Un proposito folle, lo sappiamo bene, sia per ragioni di “piazza” e storie reciproche, sia per i risultati di entrambe nella terza categoria nazionale, dove finora si stanno disimpegnando egregiamente dando grande entusiasmo a tutta l’isola calcistica, facendo ben sperare a fronte di un contesto generale meno positivo. Nello specifico i bianchi olbiesi hanno un profilo di squadra giovane e ambiziosa che ha tutte le carte in regola per giocarsi l’accesso ai playoff fino alla fine; pochi chilometri più a nord i biancoverdi smeraldini hanno già zittito tutti gli scettici con un calcio non esclusivamente speculativo e capace di mietere già alcuni scalpi di prestigio. Eppure la domanda è di quelle suggestive: un’ipotetica ArzOlbia (o OlbiEna, fate voi) dove potrebbe arrivare? Immaginiamolo, schierando la nostra TOP 11 con il modulo prediletto dei due allenatori, Mauro Giorico (Arzachena) e Bernardo Mereu (Olbia): il 4-3-1-2.
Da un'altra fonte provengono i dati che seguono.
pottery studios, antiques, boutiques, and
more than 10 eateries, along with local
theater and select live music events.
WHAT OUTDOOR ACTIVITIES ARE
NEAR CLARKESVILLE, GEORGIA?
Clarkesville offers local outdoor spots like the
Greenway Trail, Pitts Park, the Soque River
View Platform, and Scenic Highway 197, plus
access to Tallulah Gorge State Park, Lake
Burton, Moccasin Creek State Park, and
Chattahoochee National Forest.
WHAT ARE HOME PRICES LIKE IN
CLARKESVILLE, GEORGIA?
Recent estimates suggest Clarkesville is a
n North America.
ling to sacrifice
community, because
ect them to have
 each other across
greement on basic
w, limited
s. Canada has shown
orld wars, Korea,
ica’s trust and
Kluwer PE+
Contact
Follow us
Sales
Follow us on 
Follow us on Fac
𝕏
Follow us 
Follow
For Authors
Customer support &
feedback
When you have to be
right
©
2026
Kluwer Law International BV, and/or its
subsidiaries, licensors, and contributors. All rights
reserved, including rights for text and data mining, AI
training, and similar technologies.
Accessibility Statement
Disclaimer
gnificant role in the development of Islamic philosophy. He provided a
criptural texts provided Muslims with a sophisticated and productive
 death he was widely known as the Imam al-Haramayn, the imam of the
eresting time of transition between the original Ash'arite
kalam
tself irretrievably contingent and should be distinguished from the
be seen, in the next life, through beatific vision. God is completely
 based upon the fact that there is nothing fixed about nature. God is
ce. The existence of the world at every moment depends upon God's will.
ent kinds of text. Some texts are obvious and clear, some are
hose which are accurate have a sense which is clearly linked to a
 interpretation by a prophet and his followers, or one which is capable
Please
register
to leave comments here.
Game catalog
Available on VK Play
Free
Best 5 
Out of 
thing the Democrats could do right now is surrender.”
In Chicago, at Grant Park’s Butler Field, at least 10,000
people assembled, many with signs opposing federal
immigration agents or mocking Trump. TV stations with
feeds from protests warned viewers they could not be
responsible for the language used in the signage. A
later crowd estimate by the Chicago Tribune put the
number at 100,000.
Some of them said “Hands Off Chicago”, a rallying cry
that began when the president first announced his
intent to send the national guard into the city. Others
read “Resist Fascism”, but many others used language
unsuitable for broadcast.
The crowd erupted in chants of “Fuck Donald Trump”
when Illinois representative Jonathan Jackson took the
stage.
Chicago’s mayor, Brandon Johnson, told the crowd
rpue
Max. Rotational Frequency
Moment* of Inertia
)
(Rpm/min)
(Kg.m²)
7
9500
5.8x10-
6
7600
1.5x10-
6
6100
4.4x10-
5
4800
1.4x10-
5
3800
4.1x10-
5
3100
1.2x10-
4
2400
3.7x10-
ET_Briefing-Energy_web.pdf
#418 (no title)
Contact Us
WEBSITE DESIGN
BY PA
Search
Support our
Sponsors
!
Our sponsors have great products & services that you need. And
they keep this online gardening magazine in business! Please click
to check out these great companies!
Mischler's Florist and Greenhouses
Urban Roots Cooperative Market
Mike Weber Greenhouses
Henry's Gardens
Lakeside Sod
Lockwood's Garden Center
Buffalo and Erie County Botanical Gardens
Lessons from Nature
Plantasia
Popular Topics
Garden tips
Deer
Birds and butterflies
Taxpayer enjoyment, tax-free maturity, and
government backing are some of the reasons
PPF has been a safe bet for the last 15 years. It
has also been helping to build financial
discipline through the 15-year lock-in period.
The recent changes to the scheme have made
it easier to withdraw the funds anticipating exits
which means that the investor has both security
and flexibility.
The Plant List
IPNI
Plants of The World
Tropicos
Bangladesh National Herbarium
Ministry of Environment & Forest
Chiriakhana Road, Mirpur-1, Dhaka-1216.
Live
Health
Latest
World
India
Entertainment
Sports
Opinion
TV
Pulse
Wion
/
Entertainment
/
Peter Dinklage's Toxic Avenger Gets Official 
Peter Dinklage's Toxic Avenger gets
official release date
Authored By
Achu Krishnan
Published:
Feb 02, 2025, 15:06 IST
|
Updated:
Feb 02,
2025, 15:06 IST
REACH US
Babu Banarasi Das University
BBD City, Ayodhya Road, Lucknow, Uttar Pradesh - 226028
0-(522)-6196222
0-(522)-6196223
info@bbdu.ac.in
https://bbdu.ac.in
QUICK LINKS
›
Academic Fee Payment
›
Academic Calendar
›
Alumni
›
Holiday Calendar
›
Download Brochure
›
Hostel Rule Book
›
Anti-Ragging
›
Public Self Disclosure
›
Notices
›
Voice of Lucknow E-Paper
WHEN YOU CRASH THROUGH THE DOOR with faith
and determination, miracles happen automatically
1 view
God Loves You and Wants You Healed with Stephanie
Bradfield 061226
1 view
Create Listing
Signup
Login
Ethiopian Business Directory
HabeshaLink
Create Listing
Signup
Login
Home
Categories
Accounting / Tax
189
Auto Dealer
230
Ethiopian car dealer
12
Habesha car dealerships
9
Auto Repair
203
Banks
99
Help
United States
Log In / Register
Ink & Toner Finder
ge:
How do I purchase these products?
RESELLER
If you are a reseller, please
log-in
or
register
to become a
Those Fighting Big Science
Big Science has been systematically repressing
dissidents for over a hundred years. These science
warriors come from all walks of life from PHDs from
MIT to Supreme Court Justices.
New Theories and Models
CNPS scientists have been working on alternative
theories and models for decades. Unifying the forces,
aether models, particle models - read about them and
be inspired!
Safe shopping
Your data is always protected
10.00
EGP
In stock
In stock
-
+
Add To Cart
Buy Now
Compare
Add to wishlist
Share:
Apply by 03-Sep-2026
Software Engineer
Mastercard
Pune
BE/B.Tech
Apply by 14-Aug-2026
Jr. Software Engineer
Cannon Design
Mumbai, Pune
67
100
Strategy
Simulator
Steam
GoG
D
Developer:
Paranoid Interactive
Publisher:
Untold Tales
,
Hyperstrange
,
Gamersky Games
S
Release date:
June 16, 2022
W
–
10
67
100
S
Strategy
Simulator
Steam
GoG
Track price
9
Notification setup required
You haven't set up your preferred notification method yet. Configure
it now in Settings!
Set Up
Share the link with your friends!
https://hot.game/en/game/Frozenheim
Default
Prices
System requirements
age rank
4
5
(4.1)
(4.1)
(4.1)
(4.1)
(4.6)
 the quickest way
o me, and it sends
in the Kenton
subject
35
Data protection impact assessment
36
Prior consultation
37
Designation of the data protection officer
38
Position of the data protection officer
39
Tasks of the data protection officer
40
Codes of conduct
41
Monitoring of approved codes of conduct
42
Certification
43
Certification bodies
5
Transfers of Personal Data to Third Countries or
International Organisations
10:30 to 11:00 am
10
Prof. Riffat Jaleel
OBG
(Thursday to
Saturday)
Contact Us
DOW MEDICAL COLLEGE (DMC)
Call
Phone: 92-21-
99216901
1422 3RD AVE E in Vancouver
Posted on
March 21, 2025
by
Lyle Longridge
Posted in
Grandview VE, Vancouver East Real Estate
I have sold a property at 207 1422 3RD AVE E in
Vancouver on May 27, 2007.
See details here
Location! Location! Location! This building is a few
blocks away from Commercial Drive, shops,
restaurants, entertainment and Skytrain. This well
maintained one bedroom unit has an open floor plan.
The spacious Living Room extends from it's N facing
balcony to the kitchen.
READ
Porta e difesa. In porta il dualismo principale è tra Aresti (Olbia) e Ruzittu (Arzachena), col primo in vantaggio per curriculum ed esperienza, mentre Ruzittu – dopo qualche incertezza ad inizio torneo – sembra essersi calato a pieno nella categoria. Passiamo alla difesa: sulla destra l’alternativa è tra l’esperienza di Pisano (Olbia) e la dinpamicità di Arboleda (Arzachena), con l’ex Cagliari che sarebbe la chioccia ideale per far crescere il biancoverde. Al centro maglia da titolare per la coppia olbiese Leverbe-Dametto, con Piroli (Arzachena) ottima alternativa ai due. Sulla sinistra preferenza al bianco Cotali, più propositivo rispetto allo smeraldino Peana, che nella carta d’identità ha scritto difensore centrale.

Mediana. Il centrocampo è il reparto dove c’è più imbarazzo della scelta: pescarne tre nella rosa che vede i vari Piredda (in dubbio per domenica), Muroni, Geroni (oggi infortunato), Feola (Olbia) Casini, Nuvoli, Bonacquisti (uno squalificato e gli altri due infortunati, assenti nel derby), Taufer (Arzachena) sarebbe un dolce grattacapo per qualsiasi allenatore. Nel nostro caso, ragionando in senso assoluto e non guardando a chi sarà disponibile domenica prossima, scegliamo Casini vertice basso e Piredda-Nuvoli come mezzali di corsa e qualità. Ma ce n’è davvero per ogni gusto e per ogni impostazione strategica della partita, senza temere squalifiche o infortuni.

Attacco. Dulcis in fundo ecco la prima linea. La scelta ricade sull’attuale capocannoniere del girone A e dell’intera categoria, Daniele Ragatzu, che nell’Olbia è il direttore d’orchestra. Gli affianchiamo una seconda punta tecnica con cui dialogare, qual è Alessio Curcio. E il panzer? Ne abbiamo tre pressoché in fotocopia, due arzachenesi e uno olbiese: l’armadio Michele Vano, il cecchino Andrea Sanna, la torre Roberto Ogunseye. Scegliamo il primo, ma l’abbondanza permette di fare turnover senza perdere lavoro di sacrificio e capacità realizzative. Il trio ha infatti i crismi di potenza e cinismo, nonché il fascino della brillante prima volta in Serie C (Vano, classe ’91), del ritorno tra i “pro” dopo anni di polveri a suon di gol (Sanna, classe ’83), del giovane di sicuro avvenire (Ogunseye, classe ’95).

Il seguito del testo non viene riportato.